Дни в Питере, на которые он рассчитывал как на дни беззаботного отдыха, текли вяло и по большей части бессмысленно. Он мечтал о великих стихах, точнее, совершенных, безусловных, неизменных, бессмертных, что замыкают мысль в некий строгий круг, которого никакой силе никогда не разорвать. Мысль, точно выраженная в совершенном стихе, уже существует в темной глубине языка. Извлечённая поэтом, она оживает. Когда поэт близок к открытию одного из таких вечных стихов, его предуведомляет божественный поток радости, неожиданно охватывающий все его существо. Но после той встречи с Еленой в Варшаве, он больше не чувствовал вдохновения.

На следующий день в зале особняка на Троицкой, когда Дибич просматривал утренние газеты, раздался звонок. Андрей Данилович скривился.
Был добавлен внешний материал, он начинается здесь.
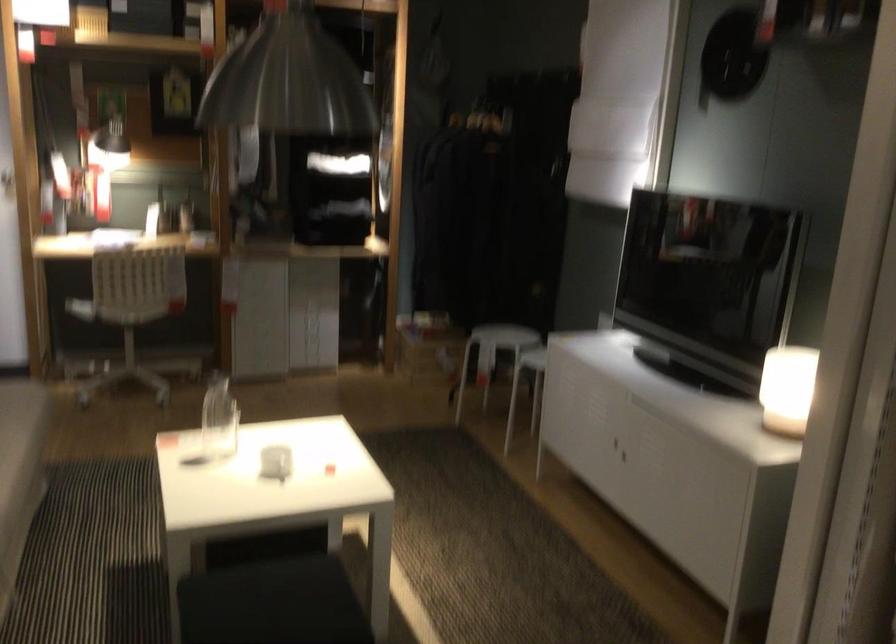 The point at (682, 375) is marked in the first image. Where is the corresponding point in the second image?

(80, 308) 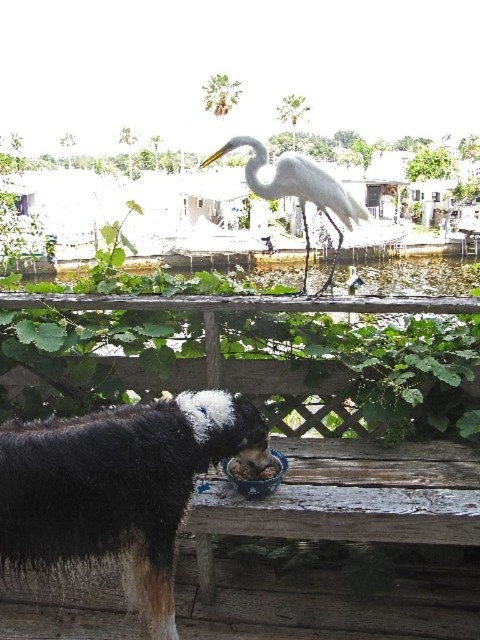 You are standing in the outdoor scene and want to walk from the black fur dog at center to the white matte bird at center. Which direction should you go?

You should walk to the right to go from the black fur dog at center to the white matte bird at center since the black fur dog at center is to the left of the white matte bird at center.

You are standing in the scene and want to toss a small pebble to the white matte bird at center. Given that you can throw a pebble up to 3 meters, will you be able to reach the bird?

The white matte bird at center is 3.77 meters away from the viewer. Since your throwing range is only 3 meters, you cannot reach the bird with a pebble. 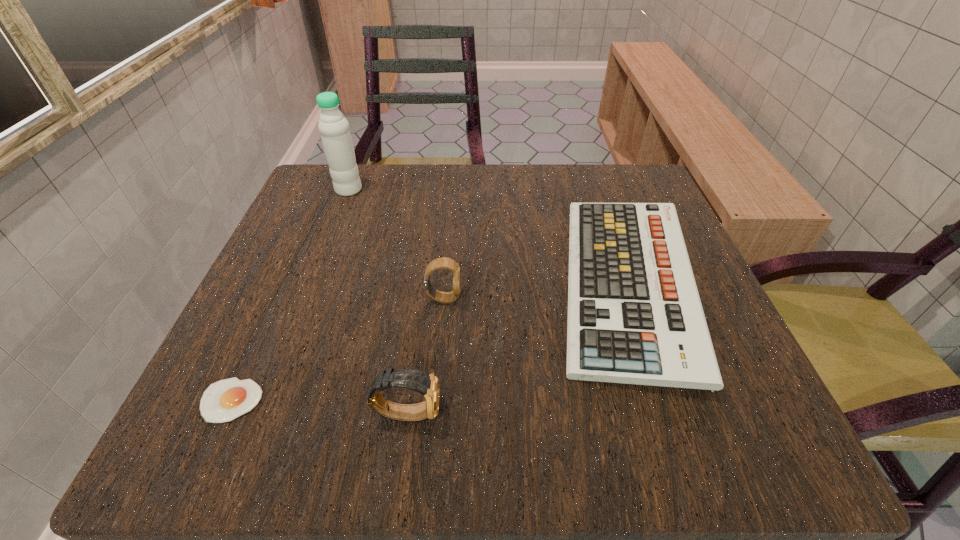 Identify the location of object that is at the far left corner. (334, 128).

Image resolution: width=960 pixels, height=540 pixels. What are the coordinates of `object that is at the near left corner` in the screenshot? It's located at (225, 400).

I want to click on object at the far right corner, so click(x=634, y=313).

The width and height of the screenshot is (960, 540). Identify the location of object present at the near right corner. (634, 313).

At what (x,y) coordinates should I click in order to perform the action: click on free space at the far edge. Please return your answer as a coordinate pair (x, y). Looking at the image, I should click on (460, 184).

The height and width of the screenshot is (540, 960). In the image, there is a desktop. In order to click on free space at the near edge in this screenshot , I will do `click(607, 435)`.

Image resolution: width=960 pixels, height=540 pixels. I want to click on free space at the left edge of the desktop, so click(x=325, y=288).

The height and width of the screenshot is (540, 960). I want to click on vacant region at the right edge of the desktop, so click(681, 395).

Find the location of a particular element. Image resolution: width=960 pixels, height=540 pixels. free space at the far left corner is located at coordinates (359, 176).

In the image, there is a desktop. Where is `vacant space at the near left corner`? vacant space at the near left corner is located at coordinates (192, 404). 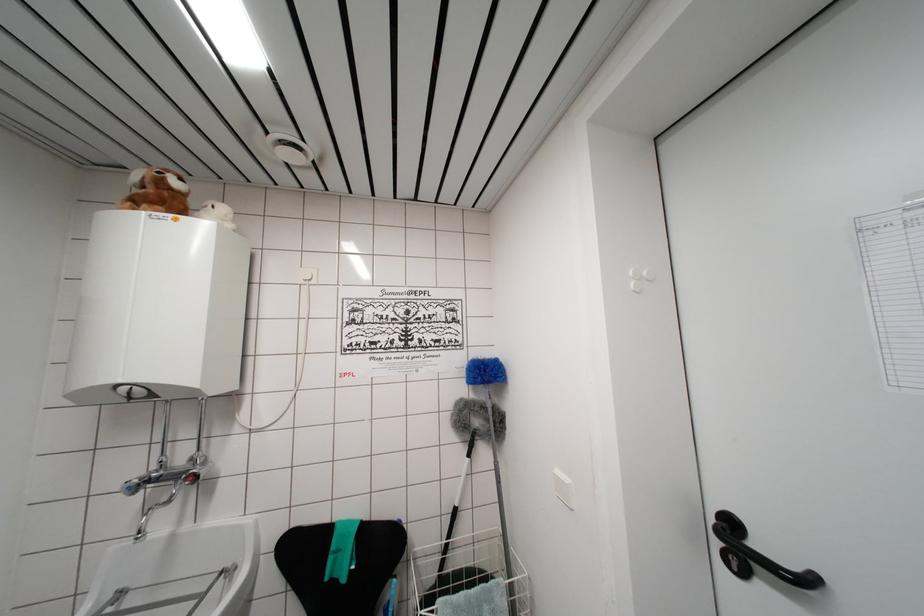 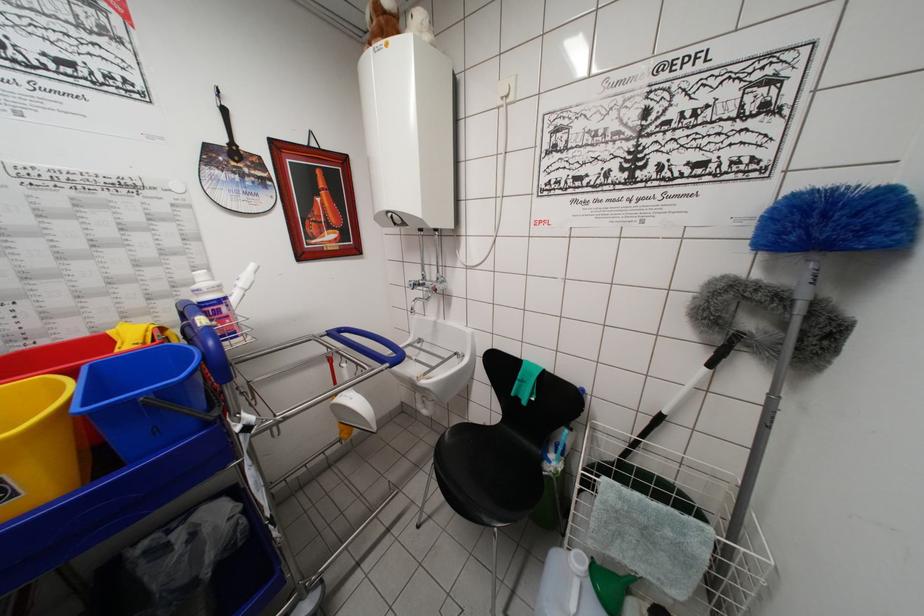 Locate, in the second image, the point that corresponds to (x=484, y=371) in the first image.

(821, 209) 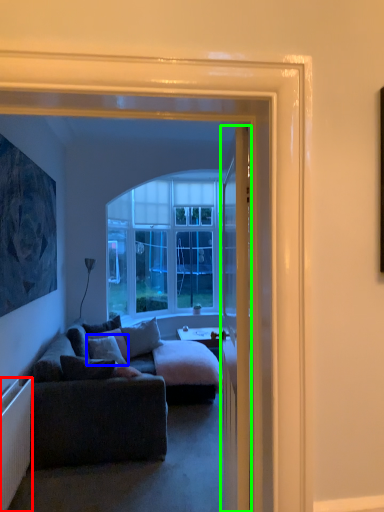 Question: Based on their relative distances, which object is farther from radiator (highlighted by a red box)? Choose from pillow (highlighted by a blue box) and door (highlighted by a green box).

Choices:
 (A) pillow
 (B) door

Answer: (A) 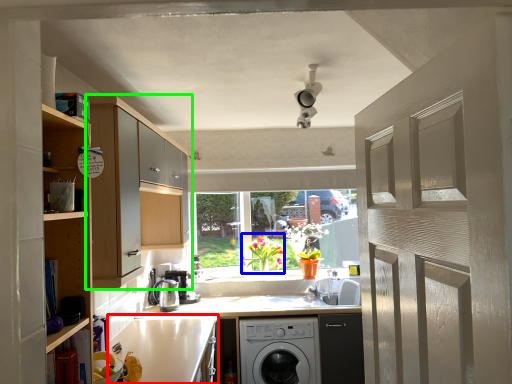 Question: Which object is the farthest from counter top (highlighted by a red box)? Choose among these: plant (highlighted by a blue box) or cabinetry (highlighted by a green box).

Кого это чёрт принёс? Оказалось, чёрт принёс Павлушу Левашова, его бывшего сокурсника по университету.

— О, Андрэ, — с порога пробасил Павлуша, — не появись ты вчера у Шевандиных, я подумал бы, что ты ещё в Варшаве.

— Рад тебя видеть, Поль, — проинформировал Дибич Левашова и тут же, поняв по едва сдерживаемому Павлушей дыханию, что что-то случилось, спросил, — есть новости?

— Представь себе, — томно скосил вбок глаза Левашов, падая в кресло и кривя губы распутной улыбкой. — Помнишь Митеньку Вергольда? Химика?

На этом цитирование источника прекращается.